Bölge Adliye Mahkemesi kararı, davalı … vekili tarafından süresinde duruşma istekli temyiz edilmekle; kesinlik, süre, temyiz şartı ve diğer usul eksiklikleri yönünden yapılan ön inceleme sonucunda, duruşma günü olarak saptanan 17.10.2023 Salı günü için yapılan tebligat üzerine temyiz eden davalı … vekili Avukat …ile temyiz edilen davacı … Aktaş vekili Avukat … geldiler. Davetiye tebliğine rağmen davalı … gelmedi.

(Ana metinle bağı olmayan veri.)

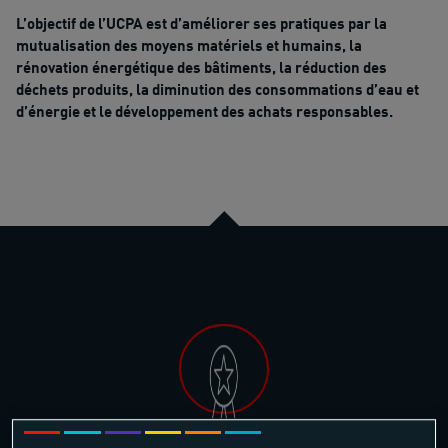
L’objectif de l’UCPA est d’améliorer ses pratiques par la
mutualisation des moyens matériels et humains, la
rénovation énergétique des bâtiments, la réduction des
déchets produits, la diminution des consommations d’eau et
d’énergie et le développement des achats responsables.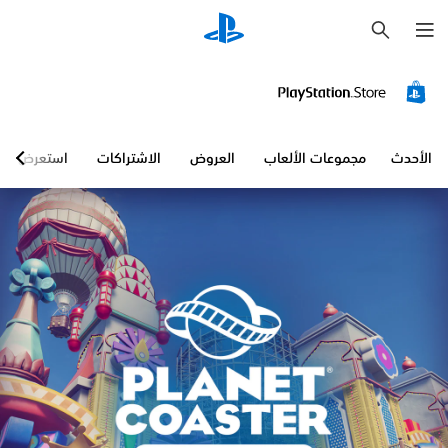
ب
ح
ث
الأحدث
مجموعات الألعاب
العروض
الاشتراكات
استعرض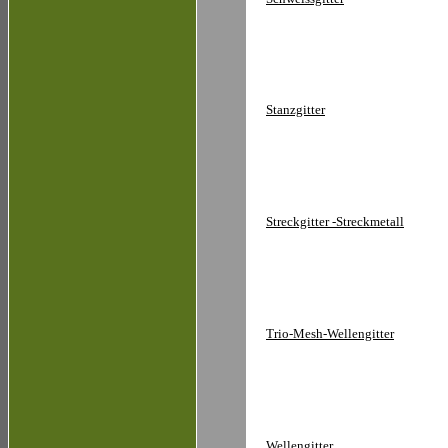
Stanzgitter
Streckgitter -Streckmetall
Trio-Mesh-Wellengitter
Wellengitter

Yokluğunda duruşmaya başlandı, gelen vekillerin sözlü açıklamaları dinlendi, duruşmanın bittiği bildirildi, iş karara bırakıldı. Temyiz dilekçesinin kabulüne karar verildikten ve Tetkik Hâkimi tarafından hazırlanan rapor dinlendikten sonra dosyadaki belgeler incelenip gereği düşünüldü:
I. DAVA
Davacı, Almanya’da ikamet ettiğini, gurbette yaşayan vatandaşların Türkiye’deki resmi işlerini halletmek, yurtdışı emeklilik işlemlerini gerçekleştirmek veya iş kurmak amacıyla yardım edeceğini söylerek insanların para ve mallarını hukuka aykırı yöntemlerle ellerinden alan kişiler tarafından dolandırıldığını, kendisine noterde bir kağıt imzalatıldığını ancak noter kayıtlarında bu belgenin çıkmadığını, bu kişilerin, kiracısının tahliyesinde kendisine yardımcı olacaklarını, diğer taşınmazının da devredilmesi halinde satış işlemlerinin daha kolay olacağı yönünde kendisini ikna ederek maliki olduğu 13426 ada 8 parsel sayılı taşınmazdaki A-Blok 13 nolu bağımsız bölüm ile 13426 ada 13 parsel sayılı taşınmazdaki A-Blok 1 nolu bağımsız bölümün davalı … Çevik’e satış suretiyle temlikini sağladıkları, anılan kişilere bir miktar para da gönderdiğini,kendisine herhangi bir satış bedeli ödenmediğini,adına herhangi bir iş kurulmadığı gibi emeklilik işlemlerinin de halledilmediğini, …’un da taşınmazları muvazaalı olarak birlikte hareket ettikleri diğer davalı …’a devrettiğini, temliklerin hile ile yapıldığını, davalılar tarafından dolandırıldığını ileri sürerek tapu kayıtlarının iptali ile adına tesciline, olmadığı takdirde fazlaya ilişkin hakları saklı kalmak kaydıyla 10.000,00 TL ‘nin davalılardan tahsiline karar verilmesini istemiştir.

II. CEVAP
1. Davalı … Çevik (Yolaç), iddiaların haksız ve yersiz olduğunu, taşınmazı bedelini ödeyerek satın aldığını belirterek davanın reddini savunmuştur.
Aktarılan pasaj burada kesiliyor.